Allen Hall v. Roberts

85 Pa. Super. 279 | Pa. Super. Ct. | 1925

Argued March 2, 1925. There was evidence produced on the trial of the action from which a jury — or in this case the referee — might find that the order for a carload of cantaloupes, a carload of potatoes and a carload of peaches constituted one contract: Weeks v. Crie, 95 Me. 458, 48 A. 107; Garfield v. Paris, 96 U.S. 557; Mills v. Hunt, 20 Wendell (N.Y.) 431; Jenness v. Wendel,51 N.H. 63; Coffman v. Hampton, 2 W. S. 377; and the referee having so found, it follows that the delivery to and acceptance by the defendant of the carload of cantaloupes and his payment therefor constituted such an acceptance and receipt of part of the goods contracted to be sold as to permit an action against the defendant upon the carload of peaches without any note or memorandum in writing signed by him: Sales Act of May 19, 1915, P.L. 543, section 4.

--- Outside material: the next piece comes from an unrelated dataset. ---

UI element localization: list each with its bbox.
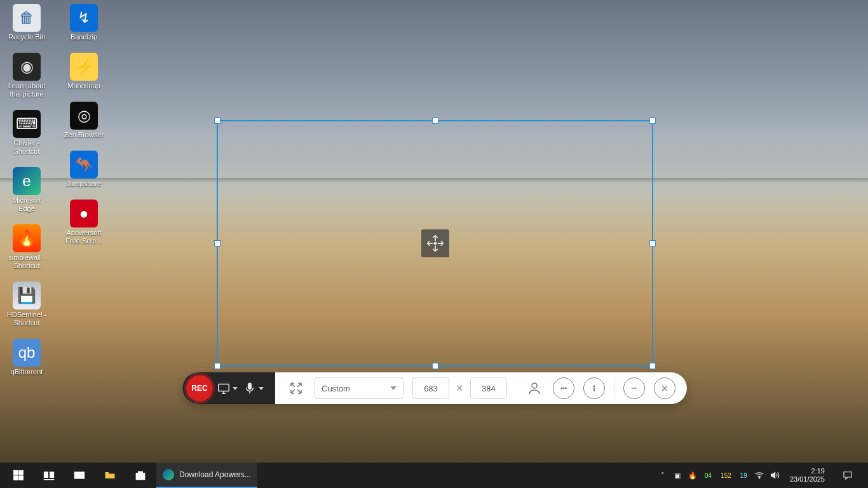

The amendment to the plaintiff's statement permitted by the court after the testimony was closed amounted to nothing more than a formulation of the pleadings so as to conform to the testimony: Wall v. Royal Society of Good Fellows, 179 Pa. 355,368; it did not change the issue or go outside of the testimony which was already *281 in: Pittsburgh-Texas G. O. Co. v. Adams, 79 Pa. Super. 511. It was such an amendment as has frequently been allowed even in the appellate courts.

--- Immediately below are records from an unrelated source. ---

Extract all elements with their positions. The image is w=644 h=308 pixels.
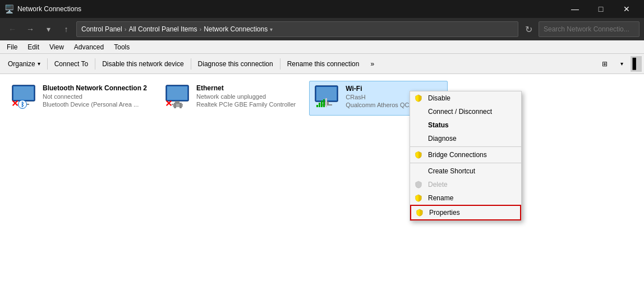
ctx-disable[interactable]: Disable (410, 91, 521, 105)
svg-rect-16 (319, 103, 320, 107)
disable-device-button[interactable]: Disable this network device (96, 54, 189, 73)
network-item-bluetooth[interactable]: ✕ ᛒ Bluetooth Network Connection 2 Not c… (7, 81, 151, 114)
svg-rect-18 (323, 99, 325, 107)
svg-rect-15 (316, 105, 318, 107)
ctx-bridge-label: Bridge Connections (428, 151, 487, 159)
menu-bar: File Edit View Advanced Tools (0, 40, 644, 54)
ctx-rename[interactable]: Rename (410, 191, 521, 205)
network-item-ethernet[interactable]: ✕ Ethernet Network cable unplugged Realt… (160, 81, 300, 114)
disable-shield-icon (415, 94, 422, 102)
menu-tools[interactable]: Tools (109, 42, 134, 52)
toolbar-separator-4 (280, 58, 280, 70)
ctx-delete-label: Delete (428, 181, 448, 189)
ethernet-status: Network cable unplugged (196, 93, 296, 100)
wifi-icon-wrap (314, 85, 341, 112)
organize-arrow-icon: ▾ (38, 61, 40, 67)
up-button[interactable]: ↑ (58, 21, 74, 37)
path-sep-2: › (199, 26, 201, 33)
context-menu: Disable Connect / Disconnect Status Diag… (410, 91, 522, 221)
svg-rect-19 (325, 98, 327, 107)
bluetooth-info: Bluetooth Network Connection 2 Not conne… (43, 84, 147, 108)
refresh-button[interactable]: ↻ (521, 21, 536, 37)
ctx-shortcut-label: Create Shortcut (428, 167, 475, 175)
path-part-2: All Control Panel Items (128, 25, 197, 33)
ctx-status-label: Status (428, 121, 449, 129)
ethernet-icon-wrap: ✕ (165, 84, 192, 111)
view-options-button[interactable]: ⊞ (597, 56, 613, 72)
minimize-button[interactable]: — (562, 0, 588, 18)
delete-shield-icon (415, 181, 422, 189)
toolbar-separator-3 (191, 58, 191, 70)
ctx-delete: Delete (410, 178, 521, 191)
rename-button[interactable]: Rename this connection (282, 54, 365, 73)
search-input[interactable] (539, 21, 640, 37)
bluetooth-name: Bluetooth Network Connection 2 (43, 84, 147, 92)
bluetooth-badge-icon: ᛒ (18, 100, 27, 109)
toolbar-separator-2 (95, 58, 95, 70)
ctx-properties-label: Properties (429, 209, 460, 217)
network-items-row: ✕ ᛒ Bluetooth Network Connection 2 Not c… (7, 81, 448, 116)
menu-edit[interactable]: Edit (23, 42, 44, 52)
close-button[interactable]: ✕ (614, 0, 640, 18)
ethernet-info: Ethernet Network cable unplugged Realtek… (196, 84, 296, 108)
toolbar-right: ⊞ ▾ ▌ (597, 56, 642, 72)
menu-view[interactable]: View (45, 42, 68, 52)
wifi-signal-icon (316, 98, 328, 107)
view-dropdown-button[interactable]: ▾ (614, 56, 629, 72)
ctx-bridge[interactable]: Bridge Connections (410, 148, 521, 162)
rename-shield-icon (415, 194, 422, 202)
ctx-sep-2 (410, 163, 521, 163)
ctx-rename-label: Rename (428, 194, 453, 202)
toolbar: Organize ▾ Connect To Disable this netwo… (0, 54, 644, 74)
ctx-diagnose[interactable]: Diagnose (410, 132, 521, 145)
ctx-connect[interactable]: Connect / Disconnect (410, 105, 521, 118)
menu-file[interactable]: File (2, 42, 22, 52)
path-dropdown-arrow: ▾ (270, 26, 273, 33)
ctx-shortcut[interactable]: Create Shortcut (410, 164, 521, 178)
bridge-shield-icon (415, 151, 422, 159)
ethernet-name: Ethernet (196, 84, 296, 92)
ethernet-disconnect-icon: ✕ (165, 98, 172, 109)
svg-rect-10 (180, 103, 182, 108)
back-button[interactable]: ← (4, 21, 20, 37)
path-part-1: Control Panel (81, 25, 122, 33)
organize-button[interactable]: Organize ▾ (2, 54, 46, 73)
toolbar-separator-1 (47, 58, 48, 70)
forward-button[interactable]: → (22, 21, 38, 37)
maximize-button[interactable]: □ (588, 0, 614, 18)
path-sep-1: › (125, 26, 127, 33)
title-bar: 🖥️ Network Connections — □ ✕ (0, 0, 644, 18)
title-bar-controls: — □ ✕ (562, 0, 640, 18)
path-part-3: Network Connections (204, 25, 268, 33)
address-path[interactable]: Control Panel › All Control Panel Items … (76, 21, 518, 37)
sidebar-toggle-button[interactable]: ▌ (631, 56, 642, 72)
dropdown-button[interactable]: ▾ (40, 21, 56, 37)
ctx-disable-label: Disable (428, 94, 450, 102)
connect-to-button[interactable]: Connect To (49, 54, 94, 73)
bluetooth-device: Bluetooth Device (Personal Area ... (43, 101, 147, 108)
more-button[interactable]: » (365, 54, 380, 73)
menu-advanced[interactable]: Advanced (70, 42, 108, 52)
address-bar: ← → ▾ ↑ Control Panel › All Control Pane… (0, 18, 644, 40)
cable-icon (173, 102, 183, 109)
properties-shield-icon (416, 209, 424, 217)
ctx-connect-label: Connect / Disconnect (428, 108, 492, 116)
ctx-sep-1 (410, 146, 521, 147)
title-bar-left: 🖥️ Network Connections (4, 4, 81, 13)
bluetooth-icon-wrap: ✕ ᛒ (11, 84, 38, 111)
diagnose-button[interactable]: Diagnose this connection (192, 54, 279, 73)
main-content: ✕ ᛒ Bluetooth Network Connection 2 Not c… (0, 74, 644, 308)
svg-rect-17 (321, 100, 323, 107)
ctx-diagnose-label: Diagnose (428, 135, 457, 142)
bluetooth-status: Not connected (43, 93, 147, 100)
window-title: Network Connections (17, 5, 81, 13)
app-icon: 🖥️ (4, 4, 14, 13)
svg-rect-9 (174, 103, 176, 108)
ethernet-device: Realtek PCIe GBE Family Controller (196, 101, 296, 108)
ctx-properties[interactable]: Properties (410, 205, 521, 220)
ctx-status[interactable]: Status (410, 118, 521, 132)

On the other hand, the amendment to the affidavit of defense offered by the defendant, more than a week after the testimony had been closed and the plaintiffs and their witnesses had gone back to their homes, was such an amendment as raised a new issue and would have required the reopening of the case and its trial upon a wholly different theory. No error was committed in refusing such an amendment at that stage of the proceedings: Williams v. Williams, 79 Pa. Super. 192.

The assignments of error are overruled and the judgment is affirmed.